To be affirmed – Man, it feels so great when someone says to you, “Good job!” “Great work!” “Way to go!” When people say to you how wonderful it was, or what you did. When they even say, “Thank you,” it helps so much. It just means that someone noticed. We all desire to be affirmed, and to believe that someone approves of who we are and what we’re doing. Let me just give you an example of the opposite.
I have a friend in ministry who has such a hard time dealing with proving himself. When he starts trying to prove himself, he’s fishing for affirmation. It’s not a pretty thing. If you’re fishing for affirmation, it’s not good. I wish that you could have the affirmation that you need in order to move forward because affirmation really helps us to have those, “wings to fly” moments, to risk more, to be able to do more. You can think back in your own life of people who affirmed you; people who noticed, and they said, “You sing so pretty. I love the way you dance. You play that instrument so great. You always make me smile.” Whatever it may be, they affirmed you. The truth is, they were such a positive influence on you.
The opposite would be criticism or belittling. When someone criticizes you, it shuts you down. Then you start doing a look inside, “What’s wrong with me? How am I messing up? What’s going on?” The lack of affirmation has a tendency to do that too.
So, I’m meeting with my friend and he is going through a lack of affirmation, so he starts proving himself, trying to toot his own horn, or whatever. There’s a time to do that, but it’s not everything. He is angry at his pastor because his pastor won’t say to him, “You’re doing a good job.” He’s angry at his other colleagues because they won’t notice who he is or that he has value. Even though they do value him, they do think that he is doing a great job, not hearing it really makes you start pulling back. That’s a real problem. I don’t know if you’re that person. Maybe you are that minister, or that teacher, that has not been noticed. It hurts, because you need affirmation.
How do we get around on the other side of that? How can we become a person who is giving affirmation, a person who is building people up? The truth is, your workers need to hear you say affirming words. They need to hear you say, “Good job. The way that you planned that activity, that was awesome! I took a picture of the things your kids made because they’re so great! I’m putting those things on Facebook. I want people to see.” When you’re affirming people, you’re valuing them. You’re giving them real staying power, to be in there doing a good job.
When people don’t hear that you like what they’re doing, when they don’t hear any affirmation, they feel like maybe it’s not worth it and they’ll just quit.

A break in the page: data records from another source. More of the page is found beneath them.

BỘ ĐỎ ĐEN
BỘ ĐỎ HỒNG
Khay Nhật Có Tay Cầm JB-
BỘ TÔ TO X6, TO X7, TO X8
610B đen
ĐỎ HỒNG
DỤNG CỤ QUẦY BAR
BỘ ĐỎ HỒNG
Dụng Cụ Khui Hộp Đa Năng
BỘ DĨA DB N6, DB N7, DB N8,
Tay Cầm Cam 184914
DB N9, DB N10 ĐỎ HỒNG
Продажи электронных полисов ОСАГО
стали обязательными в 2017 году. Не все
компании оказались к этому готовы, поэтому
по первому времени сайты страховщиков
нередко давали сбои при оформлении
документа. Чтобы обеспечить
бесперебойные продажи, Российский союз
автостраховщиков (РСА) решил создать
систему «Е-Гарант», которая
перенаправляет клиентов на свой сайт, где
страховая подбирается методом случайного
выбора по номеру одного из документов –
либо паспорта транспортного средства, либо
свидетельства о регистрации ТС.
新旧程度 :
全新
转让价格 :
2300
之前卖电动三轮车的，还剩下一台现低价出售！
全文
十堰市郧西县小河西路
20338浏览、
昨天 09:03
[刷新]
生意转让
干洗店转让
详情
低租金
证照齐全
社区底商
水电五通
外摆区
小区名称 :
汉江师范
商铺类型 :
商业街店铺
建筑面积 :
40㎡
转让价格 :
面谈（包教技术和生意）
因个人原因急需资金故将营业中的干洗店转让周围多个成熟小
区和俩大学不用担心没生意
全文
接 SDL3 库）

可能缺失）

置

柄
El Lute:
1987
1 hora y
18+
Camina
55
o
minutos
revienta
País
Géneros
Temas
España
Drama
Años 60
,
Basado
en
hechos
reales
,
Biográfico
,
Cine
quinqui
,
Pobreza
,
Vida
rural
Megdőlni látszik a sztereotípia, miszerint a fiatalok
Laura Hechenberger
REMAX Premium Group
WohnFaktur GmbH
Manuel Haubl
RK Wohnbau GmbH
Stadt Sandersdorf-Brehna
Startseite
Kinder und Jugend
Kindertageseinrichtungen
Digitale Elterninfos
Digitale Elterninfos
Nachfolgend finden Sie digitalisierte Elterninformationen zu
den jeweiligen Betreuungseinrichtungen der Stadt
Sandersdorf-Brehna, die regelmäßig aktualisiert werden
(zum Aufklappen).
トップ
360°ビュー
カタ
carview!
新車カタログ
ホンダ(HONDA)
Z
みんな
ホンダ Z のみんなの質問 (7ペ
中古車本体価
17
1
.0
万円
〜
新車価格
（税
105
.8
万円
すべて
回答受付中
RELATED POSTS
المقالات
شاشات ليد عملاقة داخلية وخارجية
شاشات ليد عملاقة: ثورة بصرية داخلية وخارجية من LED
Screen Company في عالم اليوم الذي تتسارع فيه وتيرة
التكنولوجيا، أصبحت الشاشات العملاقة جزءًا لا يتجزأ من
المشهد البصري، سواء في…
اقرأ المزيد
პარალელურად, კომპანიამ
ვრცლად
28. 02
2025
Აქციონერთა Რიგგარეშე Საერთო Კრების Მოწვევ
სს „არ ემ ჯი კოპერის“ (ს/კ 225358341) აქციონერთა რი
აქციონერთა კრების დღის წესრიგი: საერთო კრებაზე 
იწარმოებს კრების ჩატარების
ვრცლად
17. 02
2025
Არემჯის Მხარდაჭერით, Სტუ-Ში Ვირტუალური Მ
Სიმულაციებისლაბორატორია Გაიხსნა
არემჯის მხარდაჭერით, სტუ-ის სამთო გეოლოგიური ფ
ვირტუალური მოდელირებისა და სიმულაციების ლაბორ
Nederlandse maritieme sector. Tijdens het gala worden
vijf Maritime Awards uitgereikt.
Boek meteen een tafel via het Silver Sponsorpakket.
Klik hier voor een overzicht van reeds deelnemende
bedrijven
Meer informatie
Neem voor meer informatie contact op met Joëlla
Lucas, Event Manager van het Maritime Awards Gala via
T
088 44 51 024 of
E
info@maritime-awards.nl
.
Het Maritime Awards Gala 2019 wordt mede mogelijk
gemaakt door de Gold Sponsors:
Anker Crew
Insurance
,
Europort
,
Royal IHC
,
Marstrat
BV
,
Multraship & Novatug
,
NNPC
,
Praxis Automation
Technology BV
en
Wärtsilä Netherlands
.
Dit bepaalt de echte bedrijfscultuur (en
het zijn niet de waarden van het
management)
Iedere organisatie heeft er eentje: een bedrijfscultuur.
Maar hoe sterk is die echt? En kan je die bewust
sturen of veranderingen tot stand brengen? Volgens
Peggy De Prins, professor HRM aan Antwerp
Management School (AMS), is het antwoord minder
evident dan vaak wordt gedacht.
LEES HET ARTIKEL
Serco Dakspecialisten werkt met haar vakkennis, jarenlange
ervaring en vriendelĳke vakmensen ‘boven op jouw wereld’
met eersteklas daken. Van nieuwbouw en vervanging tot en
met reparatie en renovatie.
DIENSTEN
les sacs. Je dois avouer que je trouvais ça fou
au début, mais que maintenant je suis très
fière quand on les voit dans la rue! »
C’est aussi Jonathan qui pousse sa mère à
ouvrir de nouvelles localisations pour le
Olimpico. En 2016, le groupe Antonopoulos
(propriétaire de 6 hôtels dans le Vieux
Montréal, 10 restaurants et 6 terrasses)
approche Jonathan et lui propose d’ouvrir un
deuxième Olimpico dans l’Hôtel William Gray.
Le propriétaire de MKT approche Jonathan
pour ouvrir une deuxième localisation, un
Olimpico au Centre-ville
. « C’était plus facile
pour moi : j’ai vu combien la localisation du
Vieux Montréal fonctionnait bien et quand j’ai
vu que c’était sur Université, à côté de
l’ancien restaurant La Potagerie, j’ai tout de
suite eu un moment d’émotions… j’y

By the way, let me just say, men are very much in need of affirmation. You ask a man to come and be a part of your ministry as a teacher, and then don’t give him any feedback, he’s not going to stay. He wants some feedback. If it’s from his co-teachers, if it’s from you – he wants to do well. He wants to give it his best. We’re used to being coached. You know, when someone says, “No, don’t throw it like that. Throw it like this. It’s so much better if you do it like this.” The truth is, women want to know that as well, because your input in their life is going to compliment them. It’s going to give them the wings they need to go farther.
Affirmation starts when we’re very young. Actually, the people who are affirming children represent God’s love to them, acceptance, speaking into their life, of approving of them. When you say to children, “What a good job that is! I’m so glad you’re in my class. I love the way that you helped me today.” All of those things are going to be saying how valuable they are, and you shouldn’t be surprised as a teacher that you would be in Big Church, and you would have a child come and find you, and hug you, and want to shake your hand during the welcome songs, because they love you. Your affirmation and approval toward them has spoken into their lives in a huge way. Not just saying their name – definitely say their name – but tell them what you like. What you approve of, and also be telling your teachers.
You want a staff who is affirmed. You want volunteers who are affirmed, and they will reciprocate that as they affirm you. Affirmations – this is a good day to start being more mindful, and giving them out. They don’t cost you anything, and watch how much closer people will become. Close to you, because you’re giving affirmation. I hope that you will.